たとえば樹齢が300年なら、300の縞が出来てますよね。
ある湖の底には
なんと7万年分の堆積物が、実にきれいに
7万の縞となって残されていたのです。
この縞模様のことを年縞と言います。
まだ昨年の9月に開館したばかりの「年縞博物館」を訪ねました。
ここは福井県の若狭です。
年縞を取りだし標本にして、展示してあるのです。
その長さなんと45メートルです(湖底を45mボーリング)。
下がその部分拡大
一つの縞は平均0.7㎜(重力の関係で下部は狭く上部は広くなります)。
この縞模様の湖底堆積物、1年に1層形成されます。
縞模様は季節によって違うものが堆積することで
明るい層と暗い層が交互に堆積
火山活動時などには、特徴的な縞模様になります。
古い出土品がいつの時代のものかを知る手段として
「放射性炭素年代測定法」があります。

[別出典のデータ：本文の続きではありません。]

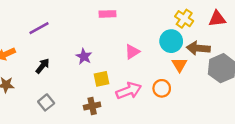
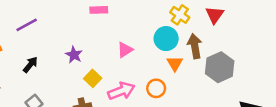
red triangle: (217, 19) -> (215, 15), turned -48
brown arrow: (198, 48) -> (195, 46), turned 75
yellow square: (102, 79) -> (93, 78), turned -35

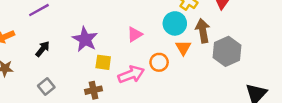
purple star: (74, 55) -> (85, 39), size x1.5
yellow square: (93, 78) -> (103, 62), turned -35
orange circle: (156, 88) -> (159, 62), moved

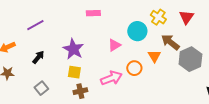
cyan circle: (175, 23) -> (137, 31), moved
brown arrow: (203, 31) -> (170, 42), turned -42
yellow square: (103, 62) -> (74, 72), moved

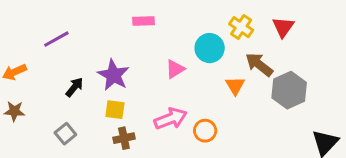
black arrow: (38, 57) -> (74, 87), moved
orange circle: (134, 68) -> (205, 131), moved

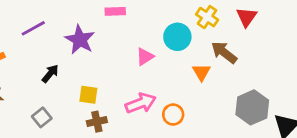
purple star: (113, 75) -> (80, 40), moved
gray hexagon: (289, 90) -> (252, 107), moved

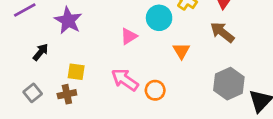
brown arrow: (224, 52) -> (222, 32), moved
pink arrow: (141, 103) -> (125, 80), turned -124
brown cross: (97, 122) -> (67, 94), moved

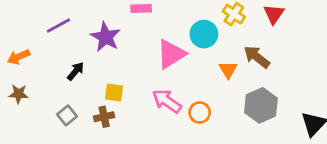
brown arrow: (222, 32) -> (257, 57), moved
pink triangle: (129, 36) -> (171, 54), size x1.6
gray hexagon: (229, 84) -> (261, 105), moved

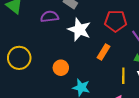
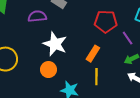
white star: (79, 30) -> (55, 44), moved
yellow line: (123, 76) -> (96, 77), moved

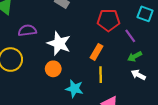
purple semicircle: (37, 16) -> (27, 30), moved

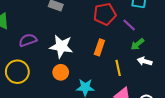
yellow line: (101, 75) -> (118, 68), moved

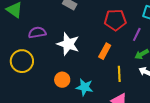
purple line: (129, 25) -> (137, 34), turned 64
orange circle: (61, 72) -> (62, 80), moved

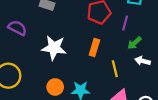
purple semicircle: (37, 33) -> (17, 28), moved, turned 48

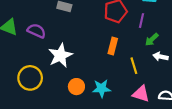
white star: (54, 48) -> (60, 55), moved, turned -30

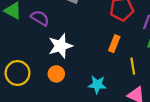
yellow circle: (30, 78) -> (18, 73), moved
orange circle: (76, 87) -> (56, 74), moved

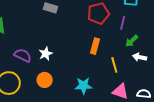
purple semicircle: (40, 18) -> (23, 55), moved
white star: (60, 46) -> (46, 54), size x0.6

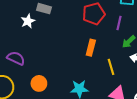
white star: (46, 54) -> (28, 21), moved

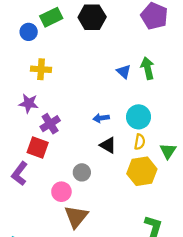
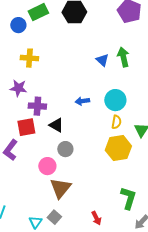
purple cross: (50, 124) -> (37, 106), turned 36
black triangle: (108, 145) -> (56, 125), moved
red square: (38, 147) -> (26, 127), turned -30

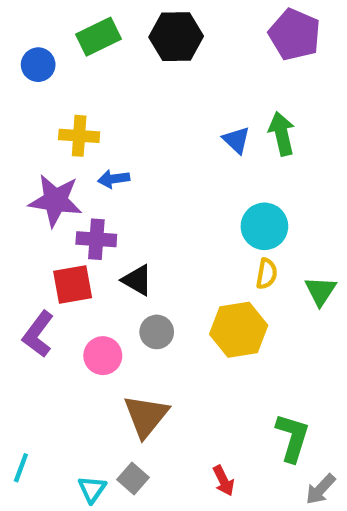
blue circle: (18, 25) -> (38, 65), moved
purple star: (18, 88) -> (55, 200), size x1.4
blue arrow: (82, 101) -> (114, 179), moved
yellow hexagon: (118, 148) -> (239, 330), moved
pink circle: (47, 166) -> (103, 356), moved

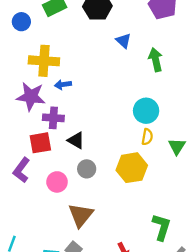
yellow cross: (79, 136) -> (44, 61), size x1.4
blue triangle: (236, 140) -> (123, 41), moved

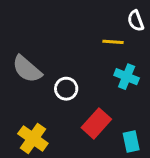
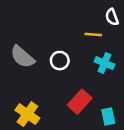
white circle: (66, 89) -> (60, 61), moved

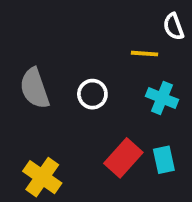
gray semicircle: (22, 57) -> (35, 88), turned 30
cyan rectangle: (108, 117) -> (164, 160), moved

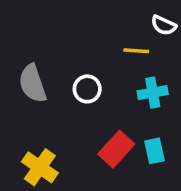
white semicircle: (174, 27) -> (164, 25), turned -45
cyan cross: (162, 98) -> (153, 93), turned -32

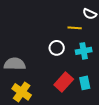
gray semicircle: (33, 84) -> (15, 64), moved, turned 110
white circle: (87, 89) -> (57, 48), moved

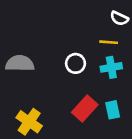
yellow line: (75, 28) -> (109, 42), moved
gray semicircle: (15, 64) -> (20, 63), moved

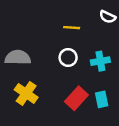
yellow line: (109, 42) -> (72, 28), moved
yellow cross: (29, 122) -> (26, 93), moved

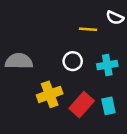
yellow line: (72, 28) -> (88, 29), moved
yellow cross: (26, 93) -> (50, 94), moved, turned 35

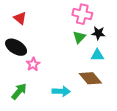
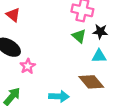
green triangle: (79, 37) -> (79, 36), turned -32

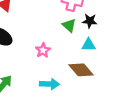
pink star: (28, 66) -> (43, 50), moved

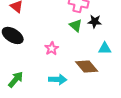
cyan triangle: (89, 45) -> (105, 48), moved

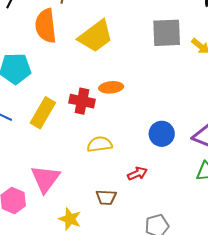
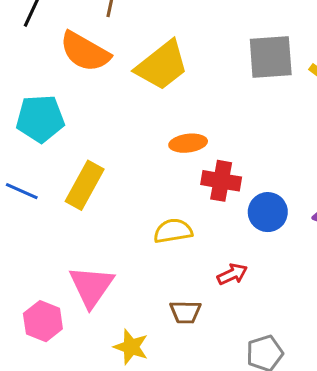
orange semicircle: (46, 26) -> (85, 52), turned -52
red cross: (82, 101) -> (221, 181), moved

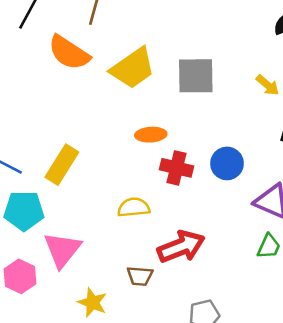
gray square: (271, 57) -> (196, 76), moved
cyan pentagon: (40, 119) -> (24, 211), moved
blue circle: (268, 212) -> (227, 163), moved
red arrow: (232, 274) -> (181, 247), size x1.8

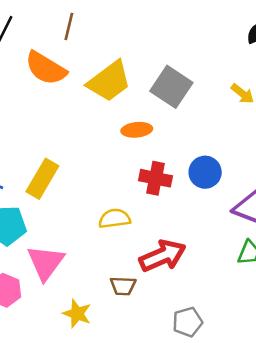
gray square: (196, 76) -> (171, 87), turned 36
orange ellipse: (151, 135) -> (137, 130), moved

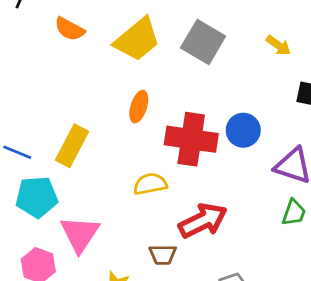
orange semicircle: (46, 68) -> (70, 29), size x0.7
orange ellipse: (137, 130) -> (139, 107), moved, turned -64
red cross: (155, 178) -> (191, 139), size x1.5

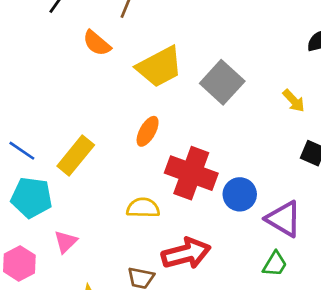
blue circle: (243, 130) -> (240, 194), moved
pink triangle: (80, 234) -> (66, 242), size x0.6

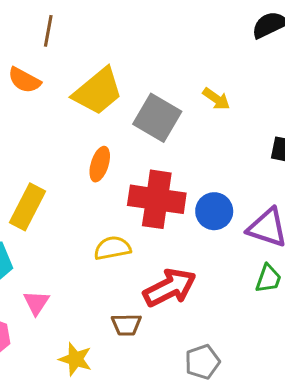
gray square: (222, 82) -> (157, 118), moved
yellow arrow: (294, 101) -> (216, 99), moved

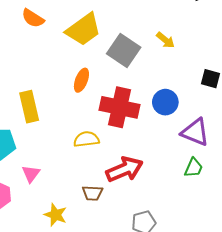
yellow rectangle: (27, 207) -> (29, 107), turned -44
blue circle: (214, 211) -> (165, 102), moved

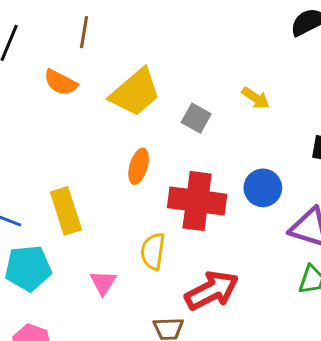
gray square: (124, 51) -> (196, 118), size x0.6
yellow semicircle: (86, 139) -> (153, 251), turned -70
pink triangle: (31, 174) -> (103, 283), moved

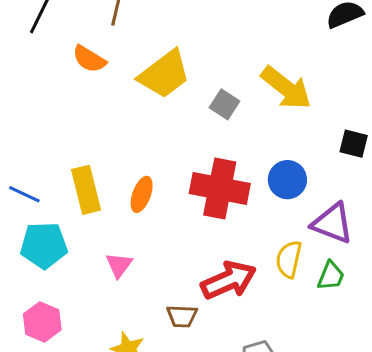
yellow arrow: (256, 98) -> (286, 88), size x1.8
orange ellipse: (139, 166) -> (142, 194), moved
yellow semicircle: (153, 251) -> (289, 259), moved

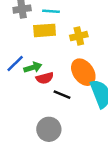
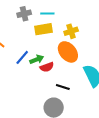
orange ellipse: (83, 72) -> (68, 52), moved
black line: (62, 95) -> (63, 87), moved

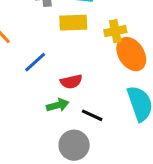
orange ellipse: (68, 52) -> (131, 54), moved
green arrow: (37, 59) -> (58, 105), moved

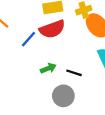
red semicircle: (71, 82) -> (52, 29), moved, size x1.6

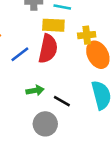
red semicircle: (52, 29) -> (48, 49), turned -70

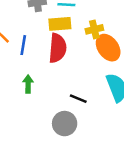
blue line: (20, 54) -> (23, 45), moved, turned -36
green arrow: (35, 91) -> (28, 84), moved, turned -72

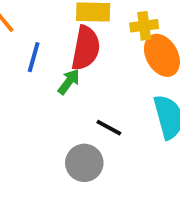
blue line: (23, 45) -> (34, 57), moved
green arrow: (28, 84) -> (69, 82), moved, turned 30

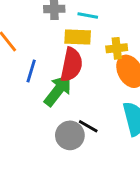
green arrow: (69, 82) -> (58, 90), size x1.6
gray circle: (84, 163) -> (70, 135), moved

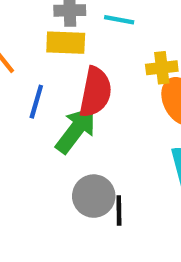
yellow rectangle: (78, 37) -> (66, 43), moved
black line: (88, 126) -> (119, 211), moved, turned 60

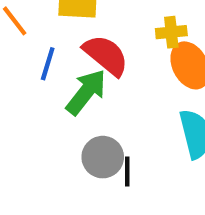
red semicircle: (95, 92) -> (106, 55), turned -63

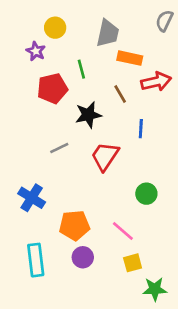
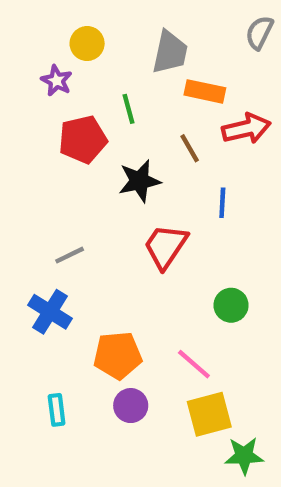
gray line: (59, 148) -> (70, 255), moved
cyan rectangle: (36, 260) -> (57, 410), size x0.6
yellow square: (133, 263) -> (209, 414), size x1.5

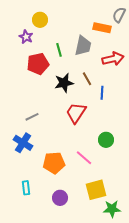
gray trapezoid: (170, 52) -> (83, 46), moved
orange rectangle: (205, 91) -> (102, 28), moved
brown line: (190, 148) -> (87, 79), moved
pink line: (194, 364) -> (84, 158), moved
purple circle: (131, 406) -> (60, 198), moved

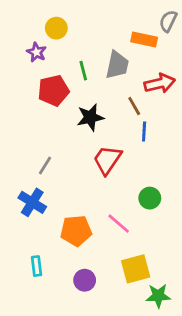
brown line: (87, 79) -> (134, 106), moved
gray line: (32, 117) -> (45, 166), turned -32

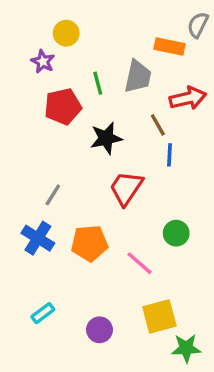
orange pentagon: (76, 231) -> (90, 243), moved
cyan rectangle: (36, 266) -> (43, 313), turned 60

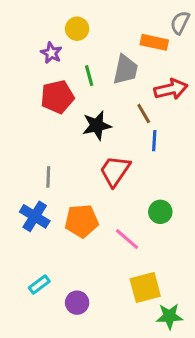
yellow circle: (66, 33) -> (77, 29), moved
purple star: (43, 62) -> (51, 53), moved
gray line: (53, 195) -> (48, 177), turned -30
purple circle: (100, 330) -> (77, 303), moved

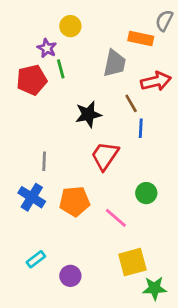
green line: (89, 76) -> (61, 69), moved
red pentagon: (57, 97) -> (32, 80), moved

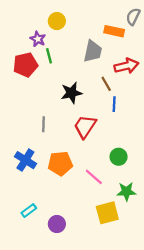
gray line: (44, 161) -> (43, 124), moved
green star: (155, 288) -> (126, 191), moved

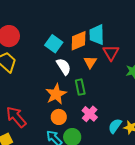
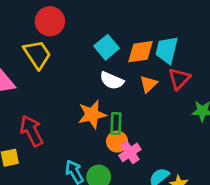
white semicircle: (64, 67) -> (112, 81), turned 132
green rectangle: (80, 87) -> (116, 124), moved
orange circle: (59, 117) -> (117, 142), moved

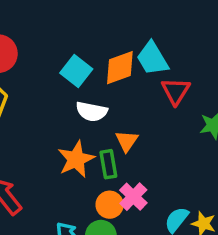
cyan trapezoid: (167, 50) -> (152, 59), turned -32
orange triangle: (149, 84) -> (127, 141), moved
orange circle: (117, 142) -> (110, 205), moved

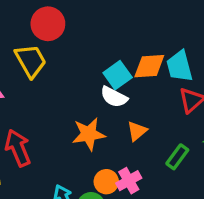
cyan square: (76, 71) -> (118, 75), moved
green rectangle: (108, 164) -> (177, 157), moved, turned 30

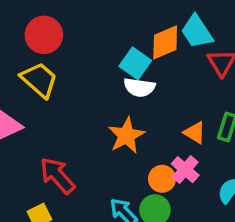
orange triangle: (137, 131) -> (195, 133), moved, turned -30

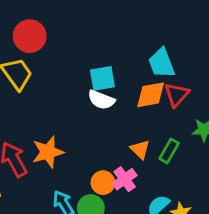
orange diamond: (165, 42) -> (151, 95), moved
cyan square: (135, 63) -> (102, 78), turned 32
orange star: (126, 135) -> (48, 152), moved

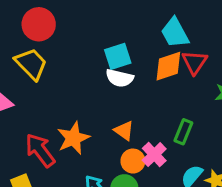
orange triangle: (140, 149) -> (124, 131), moved
green rectangle: (169, 151) -> (183, 132), moved

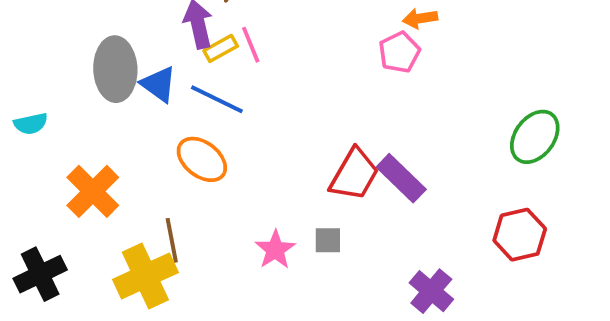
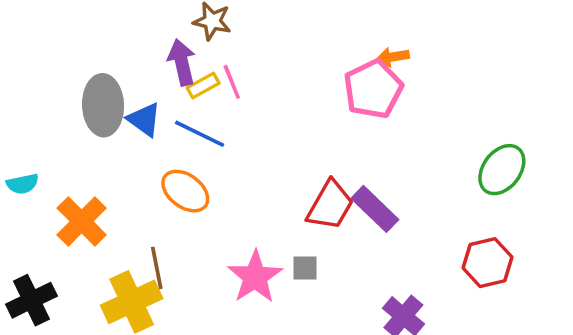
pink pentagon: (399, 52) -> (373, 89), size x1.5
cyan semicircle: (31, 124) -> (23, 184), moved
pink star: (275, 250) -> (255, 277), size x1.4

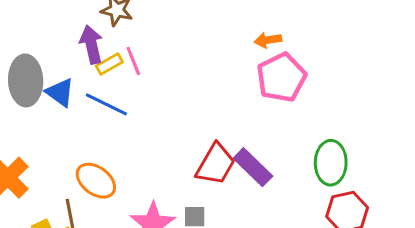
pink pentagon: (373, 89) -> (281, 77), moved
green ellipse: (502, 170) -> (331, 163), moved, turned -36
orange ellipse: (185, 191) -> (96, 181), moved

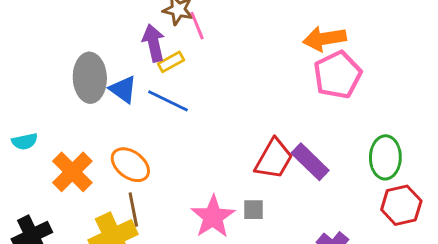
orange arrow: (268, 40) -> (325, 39), size x1.6
pink line: (133, 61) -> (197, 26), moved
orange ellipse: (96, 181) -> (130, 165), moved

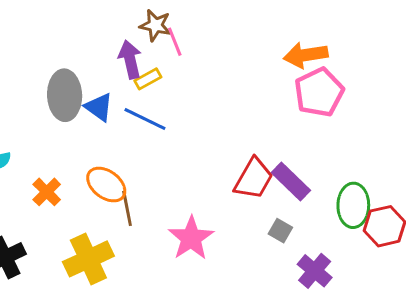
green ellipse: (385, 157) -> (353, 205), moved
orange cross: (72, 172) -> (47, 192), size x0.7
brown line: (133, 210) -> (127, 208), moved
gray square: (254, 210) -> (280, 231), moved, turned 30

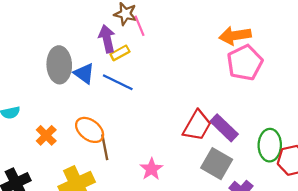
gray square: (280, 231) -> (217, 164), size x1.8
pink star: (191, 238) -> (151, 169), size x0.7

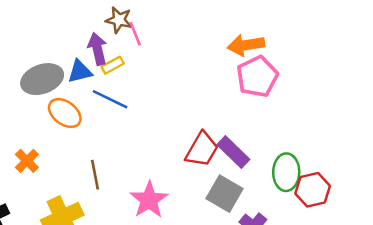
gray ellipse: (59, 65) -> (42, 79), turned 72
blue triangle: (84, 74) -> (80, 72), moved, turned -50
orange ellipse: (90, 130) -> (65, 113), moved
pink star: (151, 169) -> (149, 200), size x1.4

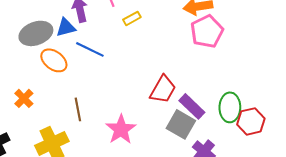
yellow rectangle: (113, 65) -> (132, 18), moved
purple rectangle: (233, 152) -> (192, 106), moved

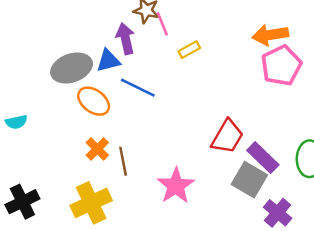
orange cross: (24, 98) -> (97, 149), moved

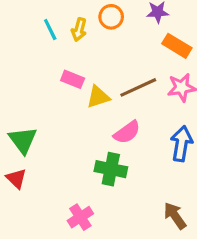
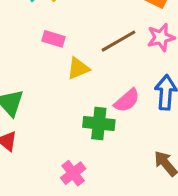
yellow triangle: (98, 97) -> (78, 68), moved
pink semicircle: (127, 132) -> (127, 100), moved

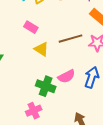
yellow triangle: (78, 68) -> (41, 49), turned 42
pink cross: (73, 173) -> (34, 111), moved

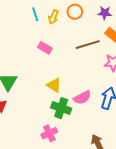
brown line: (70, 39) -> (88, 45), moved
yellow triangle: (41, 49) -> (54, 85), moved

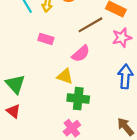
pink semicircle: (82, 98) -> (81, 54), moved

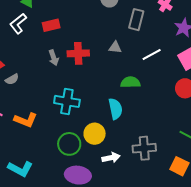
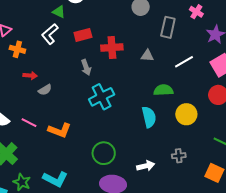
red cross: (78, 53) -> (112, 47), moved
cyan cross: (67, 101) -> (102, 97), moved, turned -35
yellow circle: (95, 134) -> (186, 114), moved
gray cross: (144, 148) -> (179, 156), size x0.6

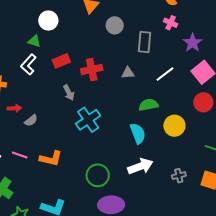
gray cross: (179, 156) -> (179, 176), moved
white arrow: (146, 166) -> (140, 166), moved, size x1.4

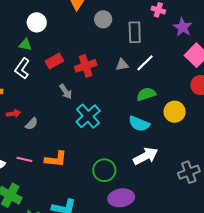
white line: (165, 74) -> (145, 63), moved
cyan semicircle: (138, 133) -> (139, 124), turned 140
gray cross: (179, 176) -> (189, 172), moved, size x1.5

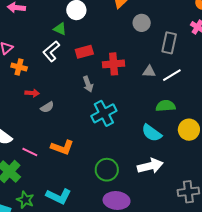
pink line: (24, 159) -> (30, 152), moved

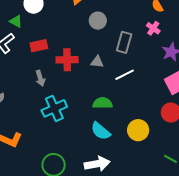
gray triangle: (149, 72) -> (97, 62), moved
green semicircle: (166, 106) -> (103, 103), moved

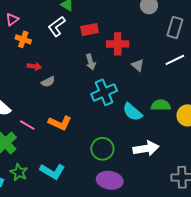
gray triangle: (97, 62) -> (138, 65), moved, turned 32
green semicircle: (103, 103) -> (161, 105), moved
cyan semicircle: (101, 131) -> (132, 112), moved

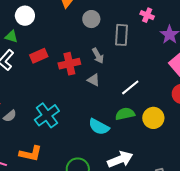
white line: (175, 60) -> (130, 87), moved
gray arrow: (91, 62) -> (98, 56), moved
cyan cross: (104, 92) -> (47, 115), moved

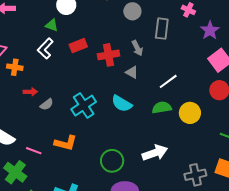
cyan semicircle: (99, 127) -> (122, 104), moved

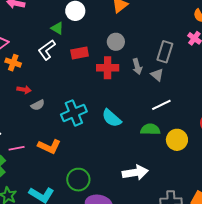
gray circle: (132, 11) -> (116, 42), moved
gray triangle: (132, 72) -> (157, 75), moved
pink line: (34, 151) -> (17, 148), turned -42
green circle: (112, 161) -> (78, 180), moved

画期的なこの方法も欠点があります。
どうしても数百年から数千年のズレが出てくるのです。
このズレを修正するためには、「年代ごとの正確な放射性炭素の量」が
きっちりと整った「ものさし」が必要なのですが
その「ものさし」となるのがこの年縞なのです。
年縞はいつの年代のものなのか年単位で正確にわかります。
その年縞に含まれる放射性炭素の量を測定することで
正確な年代が明らかになるのです。
この年縞は考古学や地質学における「世界標準のものさし」として
世界に認められました。
年縞を取りだしたのが、若狭三方五湖の
水月湖です。
水月湖は、年縞が形成される環境として、奇跡的だったのです。
①直接流れ込む河川がない ②湖底に生物が生息していない
③時代が経過しても埋まらない④湖底がかき乱されなかった
奇跡的な条件をこの水月湖は作り出していたのです。
その上水月湖では7万年もの間年縞を形成し続けており、
これほど長い間連続している年縞は
世界でも他に例がないのです。
これは調査に使った、水中ドローン。
この博物館では説明案内者がいます。
また、タブレットによる個々の案内も出来ます。
これは発見された花粉を3Dプリンターで拡大成型したもの
ブナの花粉でした。
年縞は気候や森林の様子等の、自然環境を知る手がかりにもなります。
年縞に含まれる花粉で、その時代の森の様子や周辺の景色を知ることが出来ます。
一般の見学者以外に
大学など、研究機関からの来訪者が目立ちます。
すぐ隣には縄文博物館もあり、
ここには湖底から出土した丸木舟が目を引きました。